# Book: Emergency Radio Communications



## Tradecraft (Mar 3, 2014)

I have found that a lot of radio users fail to understand the capabilities of the radio's that they have and their expectations far exceed the radios abilities. The person then feels duped that they got a bad piece of equipment not realizing that the equipment is fine. There is also a lot of incorrect information on radios being told that give people the wrong idea of radio capabilities.

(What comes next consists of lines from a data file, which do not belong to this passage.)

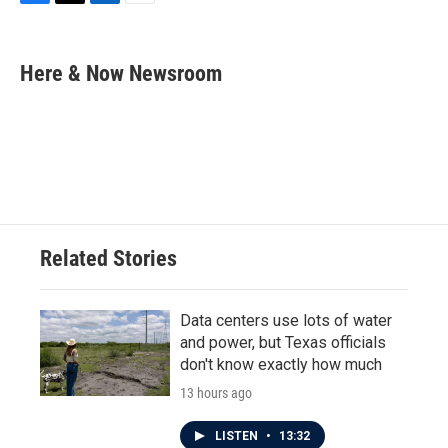
F
T
L
E
a
w
i
m
c
i
n
a
e
t
k
i
Here & Now Newsroom
b
t
e
l
o
e
d
o
r
I
k
n
Related Stories
Data centers use lots of water
and power, but Texas officials
don't know exactly how much
13 hours ago
LISTEN
•
13:32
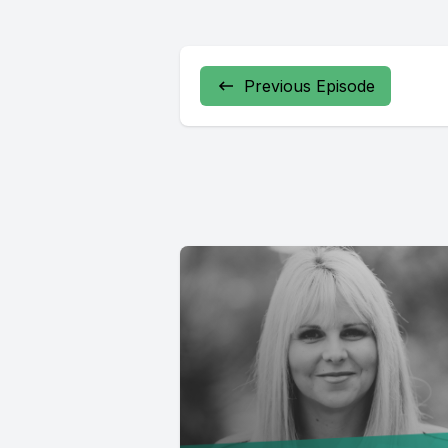
Previous Episode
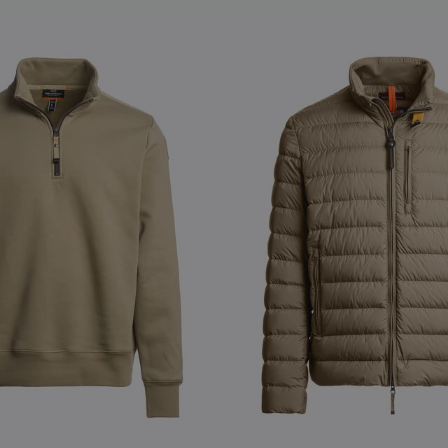
S
NEW ARRIVALS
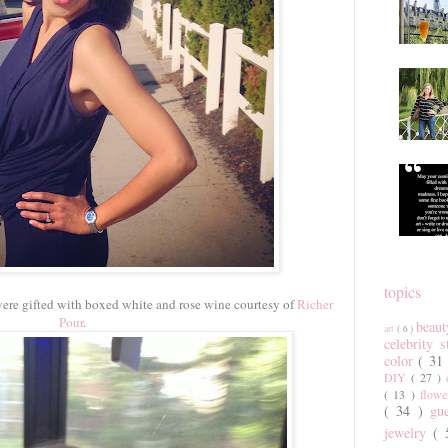
topics
were gifted with boxed white and rose wine courtesy of
Richer
Pour
.
beau
art
( 6 )
celebrity 
color
( 31
DIY
( 27 )
( 13 )
flow
( 34 )
gu
jewelry
(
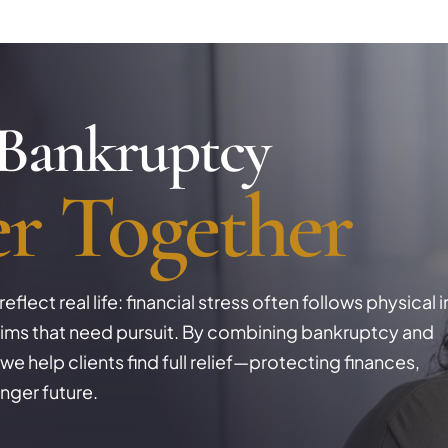
 Bankruptcy
er
Together
flect real life: financial stress often follows physical i
claims that need pursuit. By combining bankruptcy and
we help clients find full relief—protecting finances,
nger future.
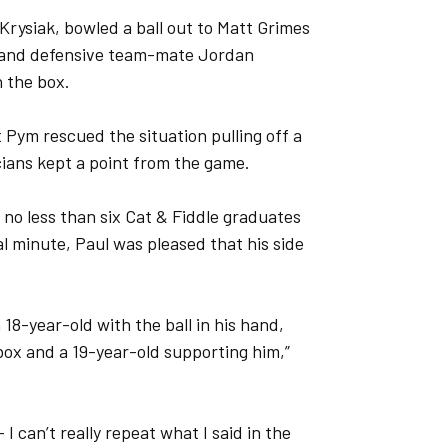
rysiak, bowled a ball out to Matt Grimes
r and defensive team-mate Jordan
n the box.
Pym rescued the situation pulling off a
cians kept a point from the game.
 no less than six Cat & Fiddle graduates
al minute, Paul was pleased that his side
 18-year-old with the ball in his hand,
 box and a 19-year-old supporting him,”
 I can’t really repeat what I said in the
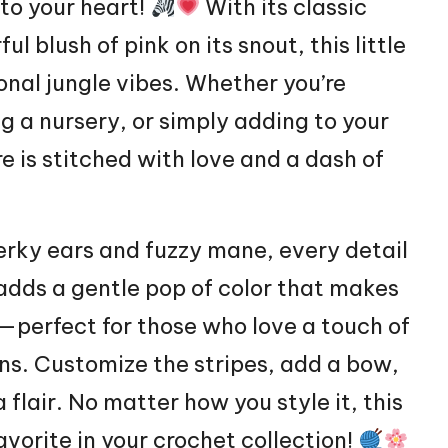
nto your
heart
!
With its classic
 blush of pink on its snout, this little
ional jungle vibes. Whether you’re
g a nursery, or simply adding to your
e is stitched with love and a
dash
of
perky ears and fuzzy mane, every detail
 adds a gentle pop of color that makes
—perfect for those who love a touch of
ns. Customize the stripes, add a bow,
 flair. No matter how you style it, this
avorite in your crochet collection!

I picked up a good book for preppers called "*Emergency Radio Communications*" by Caleb Watts. It is worth reading. It covers GMRS, FRS, CB, MURS, and amateur radio. It also has a good example of a family emergency communications plan. It also covers a lot of the rules and regulations surrounding different types of radios. There was a lot of information that I was not aware of regarding some of the rules. This book, in my opinion, is a good one to get. You can get it on Amazon at:

http://www.amazon.com/Emergency-Rad...r=1-2&keywords=emergency+radio+communications


----------



## OldCootHillbilly (Jul 9, 2010)

Ordered a copy of it and a few other books I been wantin. Should be here in bout a week.


----------



## OldCootHillbilly (Jul 9, 2010)

OK, got my books. This en do have lots a rules an regulations in it. But it didn't have much a the hands on stuff I were kinda hopin fer. I thin ya could get mosta the info offin the f c c site, but ifin ya wan't it all in one spot this here book would be the one. I were just a tad disappointed in it I guess.


----------



## helicopter5472 (Feb 25, 2013)

I picked one up too, since I'm really green when it comes to radios. I tend to agree it was not what I was expecting. I think I will look around a see if I can find a better detailed one. I have a couple of the UV-5's as my first ones. Still good info. in the book though. I found a book on antennas at a yard sale last year that is making me want to put up a tower, but I got a ton of yard work that has to come first, and the "Boss" has a lot of honey-do projects too...


----------